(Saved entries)
■ ■ ■ ■
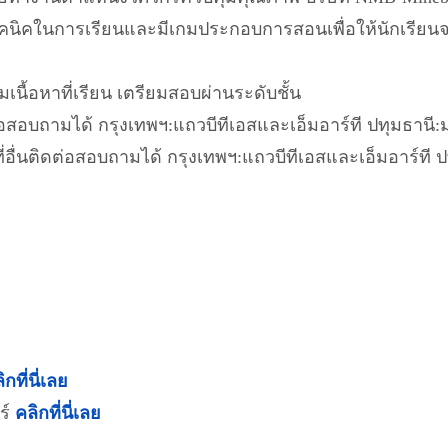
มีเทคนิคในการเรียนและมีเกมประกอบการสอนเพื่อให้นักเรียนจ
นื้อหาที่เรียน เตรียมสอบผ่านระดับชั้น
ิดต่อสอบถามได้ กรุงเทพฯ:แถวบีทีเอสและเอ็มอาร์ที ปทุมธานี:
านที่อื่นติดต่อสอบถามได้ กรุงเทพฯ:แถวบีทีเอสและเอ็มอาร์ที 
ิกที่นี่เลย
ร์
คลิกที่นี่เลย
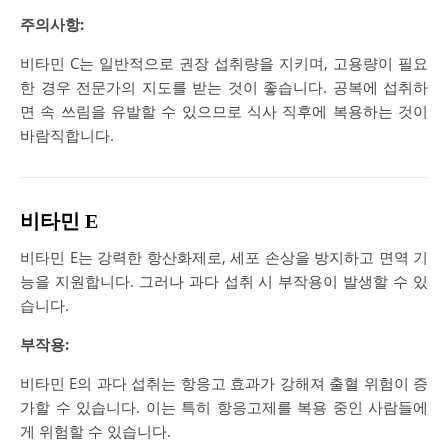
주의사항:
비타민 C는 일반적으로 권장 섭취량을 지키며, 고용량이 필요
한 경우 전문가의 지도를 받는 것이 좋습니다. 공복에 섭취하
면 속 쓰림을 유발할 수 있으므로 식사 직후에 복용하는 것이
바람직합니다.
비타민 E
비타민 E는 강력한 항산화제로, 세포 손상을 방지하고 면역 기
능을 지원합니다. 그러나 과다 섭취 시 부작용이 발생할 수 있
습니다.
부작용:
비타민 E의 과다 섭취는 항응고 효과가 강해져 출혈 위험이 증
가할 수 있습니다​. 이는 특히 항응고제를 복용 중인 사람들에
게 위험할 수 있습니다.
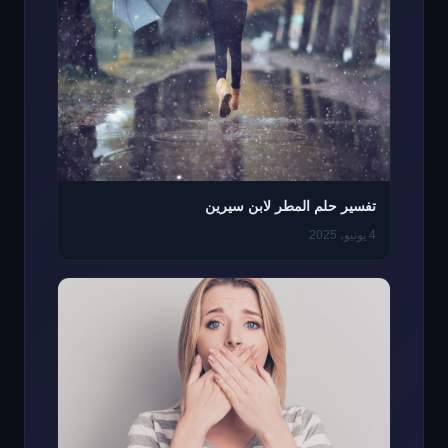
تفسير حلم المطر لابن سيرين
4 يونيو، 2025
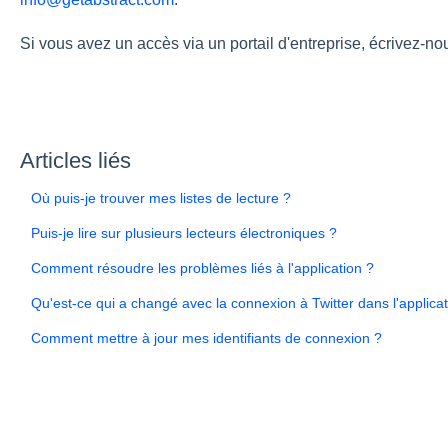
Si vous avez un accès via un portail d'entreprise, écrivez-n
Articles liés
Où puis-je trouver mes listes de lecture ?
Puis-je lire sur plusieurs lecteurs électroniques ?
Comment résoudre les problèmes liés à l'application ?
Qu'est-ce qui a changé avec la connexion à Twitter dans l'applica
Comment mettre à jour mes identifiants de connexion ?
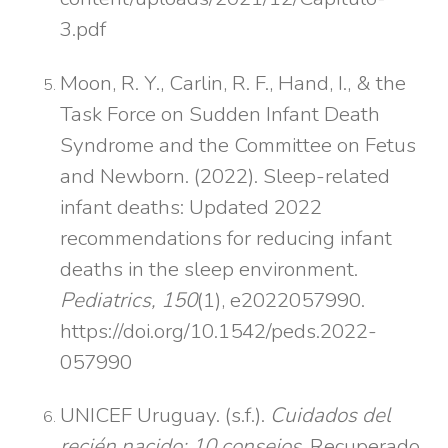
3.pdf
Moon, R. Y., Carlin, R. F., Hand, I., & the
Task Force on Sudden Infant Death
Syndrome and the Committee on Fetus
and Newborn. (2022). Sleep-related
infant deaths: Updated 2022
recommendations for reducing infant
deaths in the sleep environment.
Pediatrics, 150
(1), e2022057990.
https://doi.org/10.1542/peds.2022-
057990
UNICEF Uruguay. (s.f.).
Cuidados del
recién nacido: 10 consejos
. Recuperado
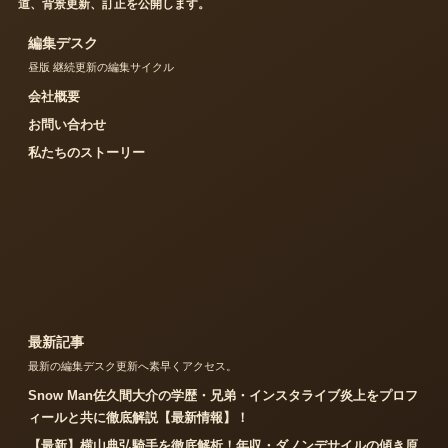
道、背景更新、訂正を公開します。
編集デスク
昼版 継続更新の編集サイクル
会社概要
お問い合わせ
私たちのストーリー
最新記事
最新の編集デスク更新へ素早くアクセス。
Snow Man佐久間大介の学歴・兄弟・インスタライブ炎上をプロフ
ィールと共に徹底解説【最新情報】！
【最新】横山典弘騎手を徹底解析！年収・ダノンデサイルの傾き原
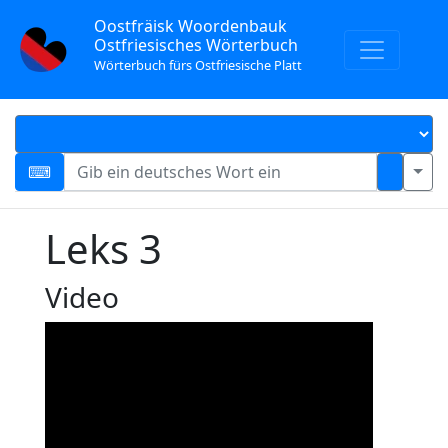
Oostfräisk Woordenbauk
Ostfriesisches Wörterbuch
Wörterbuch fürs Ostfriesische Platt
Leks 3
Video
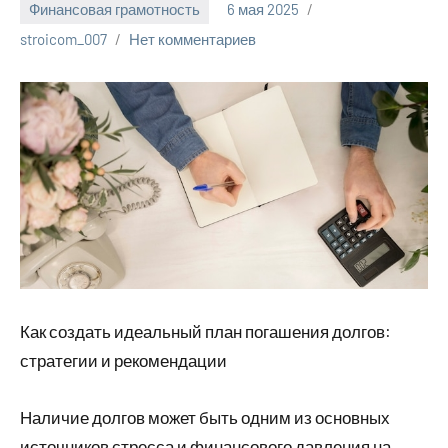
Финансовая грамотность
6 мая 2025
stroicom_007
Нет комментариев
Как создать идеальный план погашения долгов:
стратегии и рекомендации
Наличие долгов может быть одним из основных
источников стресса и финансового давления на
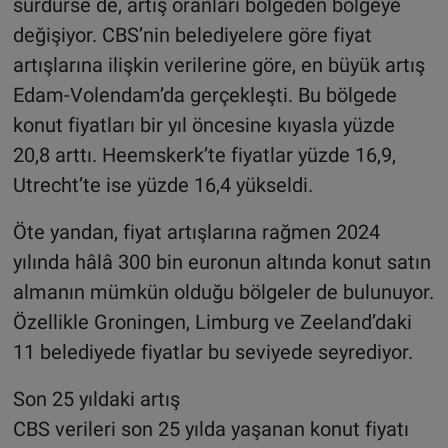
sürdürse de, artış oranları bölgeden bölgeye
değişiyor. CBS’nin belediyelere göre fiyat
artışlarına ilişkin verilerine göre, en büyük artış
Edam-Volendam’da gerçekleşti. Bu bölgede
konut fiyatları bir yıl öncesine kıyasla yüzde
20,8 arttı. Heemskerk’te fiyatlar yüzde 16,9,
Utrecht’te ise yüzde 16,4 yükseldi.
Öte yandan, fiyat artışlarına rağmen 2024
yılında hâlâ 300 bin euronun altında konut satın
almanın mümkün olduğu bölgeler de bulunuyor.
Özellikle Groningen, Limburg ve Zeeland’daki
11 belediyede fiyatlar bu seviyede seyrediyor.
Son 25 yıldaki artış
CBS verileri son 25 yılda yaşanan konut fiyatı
■ ■ ■ ■
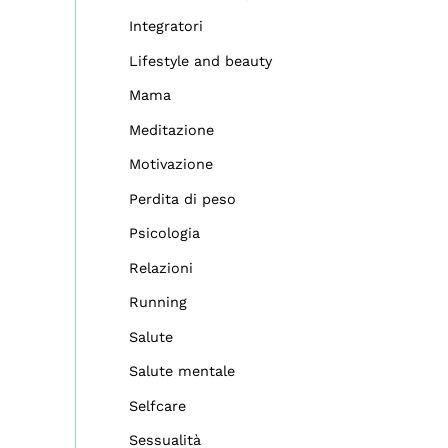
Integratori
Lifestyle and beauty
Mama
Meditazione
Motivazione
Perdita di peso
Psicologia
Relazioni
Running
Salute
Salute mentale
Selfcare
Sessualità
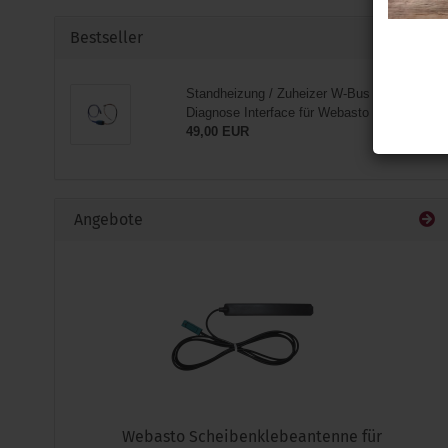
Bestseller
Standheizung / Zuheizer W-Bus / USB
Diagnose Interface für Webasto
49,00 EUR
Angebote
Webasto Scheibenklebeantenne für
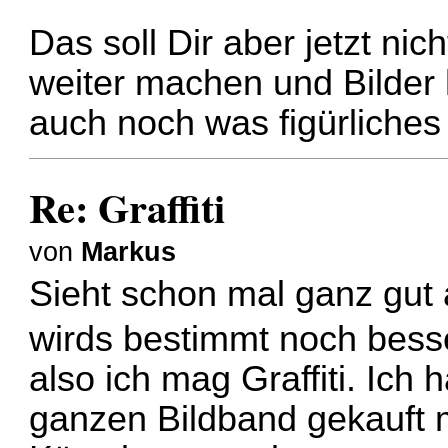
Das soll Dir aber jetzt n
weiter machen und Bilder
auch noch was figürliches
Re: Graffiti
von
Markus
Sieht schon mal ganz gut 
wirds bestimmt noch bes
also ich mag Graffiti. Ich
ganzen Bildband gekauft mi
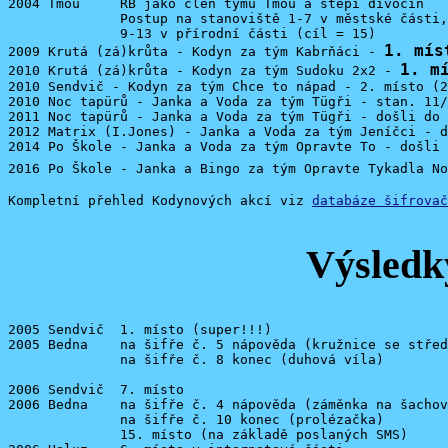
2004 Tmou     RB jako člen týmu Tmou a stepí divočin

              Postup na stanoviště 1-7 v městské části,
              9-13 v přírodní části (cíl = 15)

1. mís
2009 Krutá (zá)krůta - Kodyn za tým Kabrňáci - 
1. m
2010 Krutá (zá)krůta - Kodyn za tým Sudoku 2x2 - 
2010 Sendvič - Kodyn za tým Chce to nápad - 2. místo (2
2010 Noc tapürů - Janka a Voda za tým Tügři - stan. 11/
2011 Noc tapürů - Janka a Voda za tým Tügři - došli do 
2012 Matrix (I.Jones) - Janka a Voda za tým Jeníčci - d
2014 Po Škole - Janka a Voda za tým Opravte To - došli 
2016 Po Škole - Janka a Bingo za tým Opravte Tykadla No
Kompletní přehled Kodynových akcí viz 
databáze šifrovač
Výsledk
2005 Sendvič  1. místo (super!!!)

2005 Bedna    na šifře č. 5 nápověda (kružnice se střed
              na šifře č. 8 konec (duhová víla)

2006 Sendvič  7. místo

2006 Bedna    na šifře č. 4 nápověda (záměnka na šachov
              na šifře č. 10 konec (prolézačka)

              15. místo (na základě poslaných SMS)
■ ■ ■ ■
* _The problem_:
Leaving each picture behind, please give again exactly the lines above from the one with "มีเทคนิคในการเ" through the one with "değişiyor. CBS’nin belediyelere göre fiyat", both included, and no others.

* _Finished task_:
มีเทคนิคในการเรียนและมีเกมประกอบการสอนเพื่อให้นักเรียนจ
นื้อหาที่เรียน เตรียมสอบผ่านระดับชั้น
ิดต่อสอบถามได้ กรุงเทพฯ:แถวบีทีเอสและเอ็มอาร์ที ปทุมธานี:
านที่อื่นติดต่อสอบถามได้ กรุงเทพฯ:แถวบีทีเอสและเอ็มอาร์ที 
ิกที่นี่เลย
ร์
คลิกที่นี่เลย
주의사항:
비타민 C는 일반적으로 권장 섭취량을 지키며, 고용량이 필요
한 경우 전문가의 지도를 받는 것이 좋습니다. 공복에 섭취하
면 속 쓰림을 유발할 수 있으므로 식사 직후에 복용하는 것이
바람직합니다.
비타민 E
비타민 E는 강력한 항산화제로, 세포 손상을 방지하고 면역 기
능을 지원합니다. 그러나 과다 섭취 시 부작용이 발생할 수 있
습니다.
부작용:
비타민 E의 과다 섭취는 항응고 효과가 강해져 출혈 위험이 증
가할 수 있습니다​. 이는 특히 항응고제를 복용 중인 사람들에
게 위험할 수 있습니다.
تفسير حلم المطر لابن سيرين
4 يونيو، 2025
Si vous avez un accès via un portail d'entreprise, écrivez-n
Articles liés
Où puis-je trouver mes listes de lecture ?
Puis-je lire sur plusieurs lecteurs électroniques ?
Comment résoudre les problèmes liés à l'application ?
Qu'est-ce qui a changé avec la connexion à Twitter dans l'applica
Comment mettre à jour mes identifiants de connexion ?
3.pdf
Moon, R. Y., Carlin, R. F., Hand, I., & the
Task Force on Sudden Infant Death
Syndrome and the Committee on Fetus
and Newborn. (2022). Sleep-related
infant deaths: Updated 2022
recommendations for reducing infant
deaths in the sleep environment.
Pediatrics, 150
(1), e2022057990.
https://doi.org/10.1542/peds.2022-
057990
UNICEF Uruguay. (s.f.).
Cuidados del
recién nacido: 10 consejos
. Recuperado
道、背景更新、訂正を公開します。
編集デスク
昼版 継続更新の編集サイクル
会社概要
お問い合わせ
私たちのストーリー
最新記事
最新の編集デスク更新へ素早くアクセス。
Snow Man佐久間大介の学歴・兄弟・インスタライブ炎上をプロフ
ィールと共に徹底解説【最新情報】！
【最新】横山典弘騎手を徹底解析！年収・ダノンデサイルの傾き原
Oostfräisk Woordenbauk
Ostfriesisches Wörterbuch
Wörterbuch fürs Ostfriesische Platt
Leks 3
Video
Финансовая грамотность
6 мая 2025
stroicom_007
Нет комментариев
Как создать идеальный план погашения долгов:
стратегии и рекомендации
Наличие долгов может быть одним из основных
источников стресса и финансового давления на
sürdürse de, artış oranları bölgeden bölgeye
değişiyor. CBS’nin belediyelere göre fiyat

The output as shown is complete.